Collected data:
-*-*-

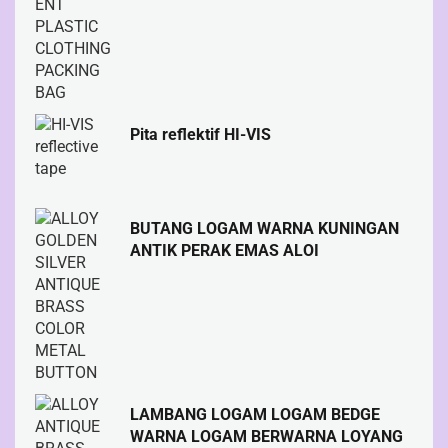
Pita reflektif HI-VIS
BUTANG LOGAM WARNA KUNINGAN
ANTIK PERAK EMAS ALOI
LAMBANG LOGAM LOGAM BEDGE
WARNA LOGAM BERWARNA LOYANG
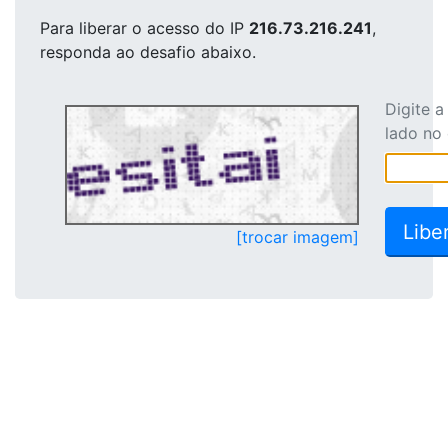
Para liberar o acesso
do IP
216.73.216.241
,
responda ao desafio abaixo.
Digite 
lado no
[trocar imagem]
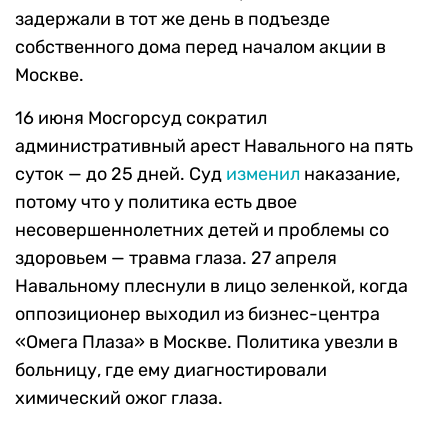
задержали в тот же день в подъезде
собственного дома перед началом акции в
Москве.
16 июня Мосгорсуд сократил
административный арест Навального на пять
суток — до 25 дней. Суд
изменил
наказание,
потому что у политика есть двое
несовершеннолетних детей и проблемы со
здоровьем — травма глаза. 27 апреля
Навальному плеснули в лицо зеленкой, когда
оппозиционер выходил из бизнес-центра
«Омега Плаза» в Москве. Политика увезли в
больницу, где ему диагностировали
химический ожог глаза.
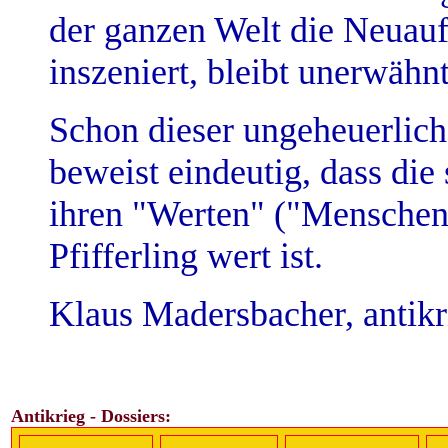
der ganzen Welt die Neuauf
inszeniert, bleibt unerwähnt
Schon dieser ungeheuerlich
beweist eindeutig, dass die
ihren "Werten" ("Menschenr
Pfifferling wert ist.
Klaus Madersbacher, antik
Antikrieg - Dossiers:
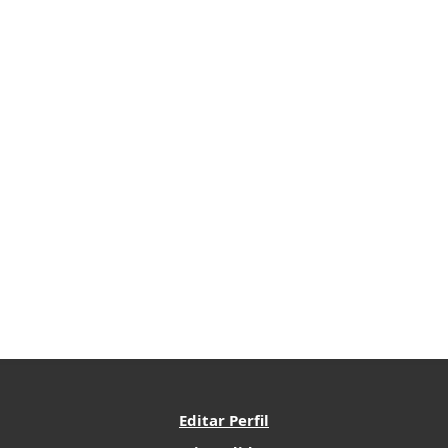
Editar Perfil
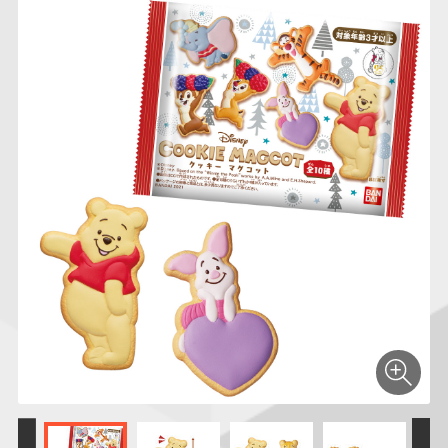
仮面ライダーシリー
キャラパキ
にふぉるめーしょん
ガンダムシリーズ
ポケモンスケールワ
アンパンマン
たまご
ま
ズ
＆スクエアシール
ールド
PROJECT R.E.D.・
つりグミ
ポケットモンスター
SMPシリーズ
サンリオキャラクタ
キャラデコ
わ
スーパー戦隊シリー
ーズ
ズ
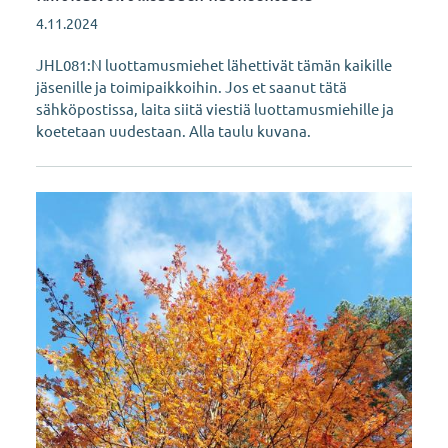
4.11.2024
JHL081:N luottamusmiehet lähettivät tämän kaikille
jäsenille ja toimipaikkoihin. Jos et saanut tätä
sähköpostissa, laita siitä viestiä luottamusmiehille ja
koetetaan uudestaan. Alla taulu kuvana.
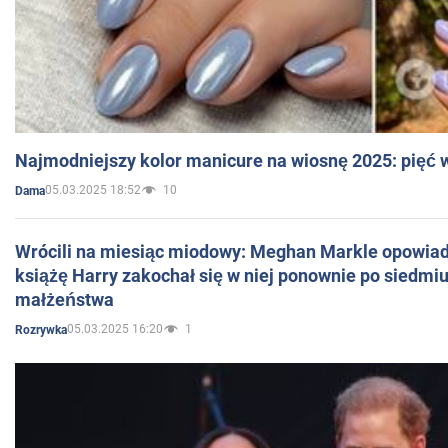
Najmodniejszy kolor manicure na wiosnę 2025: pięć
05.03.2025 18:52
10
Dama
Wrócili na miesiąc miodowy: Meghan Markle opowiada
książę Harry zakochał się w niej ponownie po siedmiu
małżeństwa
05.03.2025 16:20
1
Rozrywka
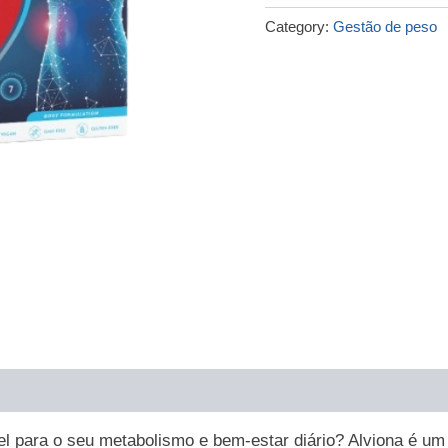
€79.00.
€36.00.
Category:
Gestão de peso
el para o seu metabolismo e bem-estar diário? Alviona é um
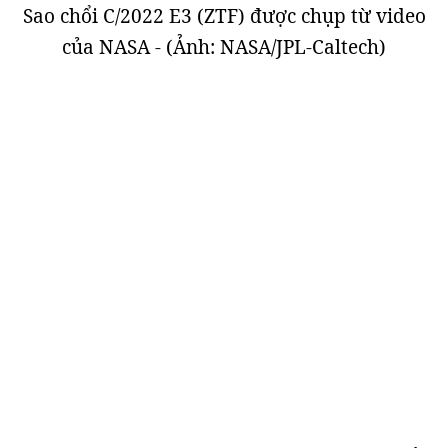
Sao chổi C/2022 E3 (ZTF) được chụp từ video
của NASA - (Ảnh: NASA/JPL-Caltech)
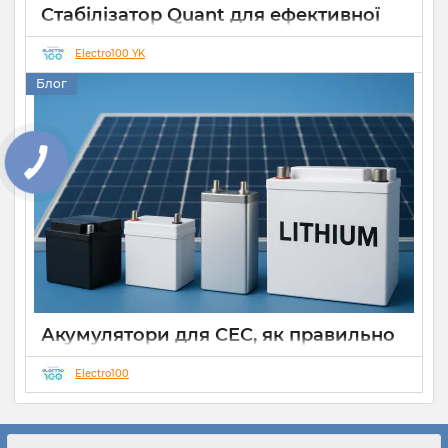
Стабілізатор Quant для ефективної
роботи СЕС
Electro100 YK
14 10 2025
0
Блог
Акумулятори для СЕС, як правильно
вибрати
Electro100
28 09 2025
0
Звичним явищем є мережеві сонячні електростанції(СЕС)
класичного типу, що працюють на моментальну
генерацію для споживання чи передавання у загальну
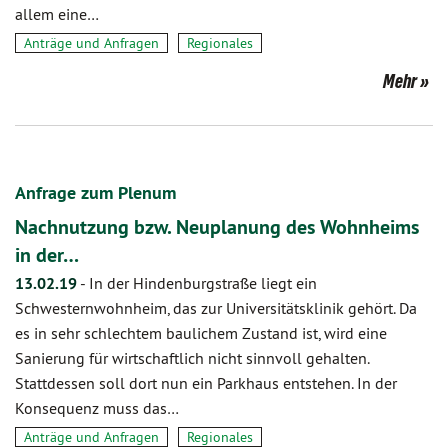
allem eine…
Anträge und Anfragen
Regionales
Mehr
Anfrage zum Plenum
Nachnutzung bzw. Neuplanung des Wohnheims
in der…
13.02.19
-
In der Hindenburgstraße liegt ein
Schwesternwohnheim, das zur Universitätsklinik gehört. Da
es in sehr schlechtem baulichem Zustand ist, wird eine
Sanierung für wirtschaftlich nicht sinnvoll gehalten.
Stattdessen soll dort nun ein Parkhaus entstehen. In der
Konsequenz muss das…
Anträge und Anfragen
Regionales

-*-*-

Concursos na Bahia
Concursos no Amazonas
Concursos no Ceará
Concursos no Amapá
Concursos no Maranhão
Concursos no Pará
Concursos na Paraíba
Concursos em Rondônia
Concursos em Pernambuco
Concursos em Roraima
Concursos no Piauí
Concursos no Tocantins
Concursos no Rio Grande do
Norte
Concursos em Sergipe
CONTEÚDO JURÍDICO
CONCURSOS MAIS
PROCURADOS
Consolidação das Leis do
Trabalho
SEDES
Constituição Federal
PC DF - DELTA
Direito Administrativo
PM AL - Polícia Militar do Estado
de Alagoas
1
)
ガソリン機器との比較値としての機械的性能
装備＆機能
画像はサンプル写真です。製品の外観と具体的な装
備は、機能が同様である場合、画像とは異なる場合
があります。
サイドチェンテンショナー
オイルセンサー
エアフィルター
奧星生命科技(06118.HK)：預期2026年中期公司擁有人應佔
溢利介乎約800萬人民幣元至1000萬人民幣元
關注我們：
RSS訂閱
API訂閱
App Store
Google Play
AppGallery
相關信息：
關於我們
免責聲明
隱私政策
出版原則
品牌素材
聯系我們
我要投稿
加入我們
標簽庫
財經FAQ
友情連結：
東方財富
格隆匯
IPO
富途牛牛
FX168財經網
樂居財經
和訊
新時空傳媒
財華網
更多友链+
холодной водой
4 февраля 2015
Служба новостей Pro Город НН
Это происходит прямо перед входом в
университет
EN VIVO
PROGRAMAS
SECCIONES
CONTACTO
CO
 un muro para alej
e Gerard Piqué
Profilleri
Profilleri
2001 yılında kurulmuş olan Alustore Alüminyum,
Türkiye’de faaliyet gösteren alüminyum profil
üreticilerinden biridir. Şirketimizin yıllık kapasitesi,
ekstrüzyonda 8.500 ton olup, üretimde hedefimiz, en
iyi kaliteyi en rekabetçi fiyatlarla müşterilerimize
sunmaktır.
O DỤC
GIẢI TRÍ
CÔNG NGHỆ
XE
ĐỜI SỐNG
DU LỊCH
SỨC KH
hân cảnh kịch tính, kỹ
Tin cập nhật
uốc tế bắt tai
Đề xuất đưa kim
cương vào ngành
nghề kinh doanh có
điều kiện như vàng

-*-*-

EXERCISE INSTRUCTIONS —
Please find the lines in the data that contain the word "Москве" and copy them.

TASK ANSWER —
Москве.
«Омега Плаза» в Москве. Политика увезли в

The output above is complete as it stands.